Thursday, March 09, 2006

Wednesday Night's TV (8/3/06)

I had that sinking feeling of deja-vu watching The Apprentice last night, when I realised I was ashamed of my sex for the second series running. What is it about the girl's group in the first few weeks of this programme? Why can't they just get along? Why do they have to snipe and whinge and compete against each other? Compared to the "'A'-Team", who managed somehow to band together behind the obnoxious Syed as leader in last night's task, the girls' behaved absolutely disgracefully. This was mainly due to the fact that they never accepted Jo as their project manager. Not that the deranged ginger made it easy for them to do so, nominating herself and then wasting ten minutes bombarding them with reasons why they shoudn't mess her about. Of course the other way of leading a team is to assume that your underlings accept your authority, and pull rank only when you've found evidence to the contrary. Anyway, it got me thinking about why, in The Apprentice, it seems difficult for a larger group of women to work as a team. Is it to do with women's continued comparative disadvantage in business? Are women in this sphere of work a bit like asylum seekers in the police force? - you presume that they would do everything to help their fellow asylum seekers, but they'd probably just emulate their superiors and toe the institutionally racist line in order to keep their job. While women continue to be subordinate to men in business - evident in the vast discrepancies between their vast salaries and the cultural fact of the 'glass ceiling' - the notion of team-work among and even the sisterhood (gasp! That obsolete 70s concept) of a larger group of females is a distant hope, or maybe a pre-capitalist memory. Anyway, enough feminist diatribe for the moment. Karen, the corporate lawyer, got fired from the show, much to everyone's surprise. I'd just like to remind people that this is the woman who suggested to her teammates, "We're all sexy women, why not use it?" in the first task. And I detected more than a little use of decolletage to close deals in last night's task too. Fuck her, is what I say. This isn't an episode of Ally McBeal you know. Once Jo gets locked up in a padded cell, my hope is that the Brummy bull mastiff woman will rise to the top. At least she'll get there through hard-headedness rather than cute looks. Good riddance, Karen.

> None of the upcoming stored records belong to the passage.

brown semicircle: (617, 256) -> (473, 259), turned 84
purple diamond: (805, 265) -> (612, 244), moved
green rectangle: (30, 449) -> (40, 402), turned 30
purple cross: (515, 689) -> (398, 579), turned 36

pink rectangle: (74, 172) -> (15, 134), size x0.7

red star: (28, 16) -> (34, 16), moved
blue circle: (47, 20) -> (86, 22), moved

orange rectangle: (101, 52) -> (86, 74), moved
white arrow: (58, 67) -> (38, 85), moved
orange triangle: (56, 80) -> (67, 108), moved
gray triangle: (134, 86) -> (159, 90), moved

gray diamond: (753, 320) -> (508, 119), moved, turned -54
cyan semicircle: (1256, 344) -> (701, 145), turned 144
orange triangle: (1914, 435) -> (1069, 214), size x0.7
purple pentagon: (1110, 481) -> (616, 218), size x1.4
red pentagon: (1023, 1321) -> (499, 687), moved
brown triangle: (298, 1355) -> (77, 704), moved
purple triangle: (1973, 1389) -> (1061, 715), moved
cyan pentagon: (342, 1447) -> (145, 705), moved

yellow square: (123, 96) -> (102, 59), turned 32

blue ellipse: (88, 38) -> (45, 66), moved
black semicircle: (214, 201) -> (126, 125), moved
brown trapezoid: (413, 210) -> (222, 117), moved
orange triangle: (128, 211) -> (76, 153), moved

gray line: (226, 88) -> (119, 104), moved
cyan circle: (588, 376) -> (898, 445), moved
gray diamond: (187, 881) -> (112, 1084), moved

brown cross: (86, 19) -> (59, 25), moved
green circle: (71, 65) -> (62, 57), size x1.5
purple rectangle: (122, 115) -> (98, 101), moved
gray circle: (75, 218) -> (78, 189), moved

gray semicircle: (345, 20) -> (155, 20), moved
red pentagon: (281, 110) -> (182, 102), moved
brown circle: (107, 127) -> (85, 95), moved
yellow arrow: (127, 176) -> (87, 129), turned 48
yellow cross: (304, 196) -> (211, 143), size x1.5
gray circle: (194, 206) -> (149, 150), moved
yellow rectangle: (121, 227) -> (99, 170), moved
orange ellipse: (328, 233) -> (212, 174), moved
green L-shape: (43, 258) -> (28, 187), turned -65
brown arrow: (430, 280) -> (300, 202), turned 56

OMG, DEAL OR NO DEAL FANS!! Can you belive how many times the £250,000 has been in the contestant's box recently? First there was that girl with the nice teeth last week, then the adopted woman on Saturday (possibly my favourite contestant so far, barring Oak), and yesterday Germaine dealt at £75,000 and had the quarter of a million ALL THE TIME! When is someone going to have enough guts to see it through? It has got to happen one day. The favourite future contestant for me at the moment is Marcus, whose long blonde hair and carefully plucked eyebrows lead me to speculate that he may be a drag queen by profession. Can't wait to find out what his deal is. In a sexual sense I mean, rather than financial.

2 comments:

Anonymous said...

You got your wish TE, but did Marcus live up to expectations? I especially enjoyed his fondling of the two boys in the front row and I hope he "treated" them with some of his "winnings". Funny how, when talking about the gays, you can put anything in quotation marks and it becomes amusing. Viva La Gayers and their punctuational humour!

Telly Ellie said...

Yes I did overall, DK. I thought he showed the audience a really "good time" with all his "enthusiasm". I also discovered he had a finely tuned ear for rhyme - being the only person outside of Pauline in the League of Gentleman to say, "hokey cokey pig in a pokey", and asking Sam (one of your aforementioned "front row" boys), whether he liked "eggs and ham". The man was clearly a "font" of "creativity".